Asbury math and science students land impressive internships
Published 11:21 am Thursday, May 23, 2019
From staff reports
As final exams and graduation ceremonies are wrapping up at colleges and universities across the country, many college students head out for a summer of fun, travel or relaxing at home.
But summer break will look at little different for Asbury University math and science majors who are spending their vacations in a variety of impressive research internships across the country.
This year, 23 students from the school of science, health and mathematics will serve as research interns for companies such as Avanti Lipids, the United States Air Force, Smith’s Lake, Proactive Worldwide, Eppley and more.
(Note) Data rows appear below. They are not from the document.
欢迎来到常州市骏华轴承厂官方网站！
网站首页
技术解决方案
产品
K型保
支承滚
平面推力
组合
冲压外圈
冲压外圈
“Given the size of a school like Asbury and the overall number of STEM majors, it is pretty remarkable to have 23 of our students participating in undergraduate research experiences this summer,” said Dr. Vins Sutlive, dean of the school of science, h0ealth and mathematics. “This reflects not only on the quality of our students, but the dedication of our faculty who have encouraged our students to seek these co-curricular opportunities.”
Students will be interning in states including Kentucky, Ohio, Pennsylvania, Oklahoma, Texas, Tennessee and Virginia. These opportunities include several highly competitive research experiences sponsored by the National Science Foundation.
Several students will stay on campus to do research for Avanti Lipids, Fisher Tropsch Research, Eppley and Proactive Worldwide.
In addition to the 23 students embarking on research experiences this summer, seven school of science, health and mathematics students who graduated this May will be entering medical or graduate school programs in the fall; while, several others have already received and accepted job offers.
Alexis Ruffing is looking forward to working with Dr. Francesc Marti in his lab at the Department of Surgery at University of Kentucky’s College of Medicine. Ruffing will assist Marti in researching the role of Regulatory T Cells in transplantation, specifically renal transplants.
“It feels very rewarding to have this opportunity,” Ruffing said. “It is a great privilege to be a part of research with such great potential to impact people around the world. Transplant rejection is a very real issue in health care today and it is a blessing to be able to be a part of advances in this field.”
Engler, who will be working with Dr. Wilson Shafer on the Eppley CO2 utilization research on Asbury’s campus, solidified his research internship after taking a class with Shafer which later evolved into a volunteer opportunity and now, the work he’ll be doing this summer. The research will focus on urban air purification.
“The research involves utilizing algae bio reactors to reduce carbon dioxide emission, as well as analyzing data from the reactors to build a model for algae growth in our specific system,” Engler said. “The project is currently open-ended with the first application being to build a working outdoor algae system that could be placed in urban areas.”
For Engler, the unique hands-on work experience is irreplaceable and he’s thankful for the many connections and opportunities he’s come across through Asbury.
“I really appreciate the opportunity to be involved in this research,” Engler said. “Classroom learning is important, but for any line of work, nothing replaces hands on experience. It’s a chance to learn research work and get a taste of what I might be doing with my major.”